George Allen is sitting at home, "shell-shocked" and despondent. Bill Frist has all but vanished into lame-duck irrelevance. John McCain looked like a shell of his former self Tuesday night, and Rush Limbaugh spent a good chunk of his show Thursday blaming the once and future presidential candidate for the GOP's Election Day catastrophe.
How are things looking for 2008, fellas?
At their usual Wednesday gathering this week, conservative leaders said the Republicans can come roaring back in two years if they just start acting like Republicans again. "Democrats will be standing there, naked to the winds, having been forced by Nancy Pelosi to vote for tax increases, gun control and impeaching the president," Grover Norquist tells the Los Angeles Times. The Iraq war will look different than it does today, Norquist says, and George W. Bush won't be on the ballot again.

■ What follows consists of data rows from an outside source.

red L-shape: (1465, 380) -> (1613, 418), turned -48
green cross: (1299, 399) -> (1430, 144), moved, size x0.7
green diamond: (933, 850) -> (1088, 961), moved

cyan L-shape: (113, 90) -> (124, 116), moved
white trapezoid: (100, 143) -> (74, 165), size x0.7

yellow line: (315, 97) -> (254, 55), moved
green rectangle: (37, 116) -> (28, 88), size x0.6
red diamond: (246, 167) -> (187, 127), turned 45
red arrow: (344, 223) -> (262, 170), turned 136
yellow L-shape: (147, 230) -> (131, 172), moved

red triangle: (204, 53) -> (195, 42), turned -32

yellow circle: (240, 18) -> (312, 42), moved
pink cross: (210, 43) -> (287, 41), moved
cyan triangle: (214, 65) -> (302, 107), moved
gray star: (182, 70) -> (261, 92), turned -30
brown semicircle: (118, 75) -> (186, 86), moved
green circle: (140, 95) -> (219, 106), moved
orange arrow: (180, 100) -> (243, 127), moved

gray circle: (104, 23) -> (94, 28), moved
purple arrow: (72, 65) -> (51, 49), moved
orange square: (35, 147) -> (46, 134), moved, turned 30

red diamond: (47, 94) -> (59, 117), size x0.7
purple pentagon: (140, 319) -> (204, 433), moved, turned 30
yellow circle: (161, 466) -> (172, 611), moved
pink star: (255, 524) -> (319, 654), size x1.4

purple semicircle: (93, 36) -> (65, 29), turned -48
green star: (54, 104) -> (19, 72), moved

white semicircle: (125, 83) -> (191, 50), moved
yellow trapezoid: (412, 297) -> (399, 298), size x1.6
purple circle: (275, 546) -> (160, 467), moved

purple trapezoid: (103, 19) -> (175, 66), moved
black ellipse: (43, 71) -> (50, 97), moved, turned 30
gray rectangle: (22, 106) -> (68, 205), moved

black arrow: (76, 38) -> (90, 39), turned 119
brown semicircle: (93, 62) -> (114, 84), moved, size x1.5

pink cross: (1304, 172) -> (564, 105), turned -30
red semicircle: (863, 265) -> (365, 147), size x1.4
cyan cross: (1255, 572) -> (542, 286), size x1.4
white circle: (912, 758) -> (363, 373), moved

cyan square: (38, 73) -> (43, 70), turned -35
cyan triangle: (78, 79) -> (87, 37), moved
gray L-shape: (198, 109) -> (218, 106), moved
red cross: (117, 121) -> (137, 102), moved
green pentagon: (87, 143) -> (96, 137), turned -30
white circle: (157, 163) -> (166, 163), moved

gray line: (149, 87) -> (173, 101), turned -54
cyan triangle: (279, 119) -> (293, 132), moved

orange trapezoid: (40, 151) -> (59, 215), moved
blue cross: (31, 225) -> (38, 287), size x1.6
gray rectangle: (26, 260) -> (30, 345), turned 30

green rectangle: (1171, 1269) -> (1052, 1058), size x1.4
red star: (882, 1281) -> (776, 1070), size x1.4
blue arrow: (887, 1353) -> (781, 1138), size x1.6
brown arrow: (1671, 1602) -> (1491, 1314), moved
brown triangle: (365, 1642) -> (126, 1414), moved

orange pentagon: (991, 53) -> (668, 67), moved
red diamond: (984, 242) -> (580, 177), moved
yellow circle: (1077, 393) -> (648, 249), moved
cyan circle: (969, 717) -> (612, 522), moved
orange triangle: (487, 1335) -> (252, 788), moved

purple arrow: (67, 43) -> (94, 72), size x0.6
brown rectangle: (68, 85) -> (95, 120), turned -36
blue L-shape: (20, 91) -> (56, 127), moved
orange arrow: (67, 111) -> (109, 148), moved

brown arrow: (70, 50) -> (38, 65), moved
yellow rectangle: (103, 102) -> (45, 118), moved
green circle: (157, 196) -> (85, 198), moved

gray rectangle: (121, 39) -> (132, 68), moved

Norquist is right about at least one of those things, but that just leads to the next question: Who will be on the ballot for the GOP in 2008?
It would seem that Allen has run himself out of the race. To the extent that voters just sent a major message about their discontent with Congress, Frist -- the man who has been presiding over it all as Senate majority leader -- seems like less of a credible candidate than he ever did. And while we still think that McCain would have a shot at winning in a walk if he makes it to the general election in 2008, Limbaugh's comments -- McCain robbed Republicans of the momentum they needed for 2006 by undercutting Bush on the war, on torture and on judges -- underscore how hard it will be for him to get there.
Who's left? We've been seeing a lot of Kansas Sen. Sam Brownback on TV over the last few days, and Nebraska Sen. Chuck Hagel would be a logical choice if the GOP wanted a senator who's not John McCain but who could credibly claim some independence from the Bush administration. But if the primaries were to begin today, we'd think the Republicans would be looking for someone with a little more distance from what's gone wrong over the past six years. That's not Condoleezza Rice. But hello, Mitt Romney and Mike Huckabee. Good morning, George Pataki and Rudy Giuliani. And what do you have to say for yourself, Newt Gingrich?
Well, quite a lot, actually. Appearing at a medical forum in Atlanta Thursday, Gingrich -- who knows a thing or two about wave elections -- blamed Tuesday's electoral outcome on the "four Cs": a lack of competence and candor, too much corruption and bad advice from consultants.
But as the Atlanta Journal-Constitution reports, Gingrich reserved most of his ire for the man he would replace at the White House. "If the president had decided to replace Secretary Rumsfeld, he should have told us two weeks ago," Gingrich said. "I think that we would today control the Senate and probably have 10 to 15 more House seats."
Gingrich said that he found Bush's explanation for the timing of the Rumsfeld announcement "very disturbing," and he accused the president of not being straight with the American people. "It's inappropriate to cleverly come out the day after an election to do something we were told before the election would not be done," Gingrich said. "I think the timing was exactly backwards and I hope the president will rethink how he engages the American people and how he communicates with candor."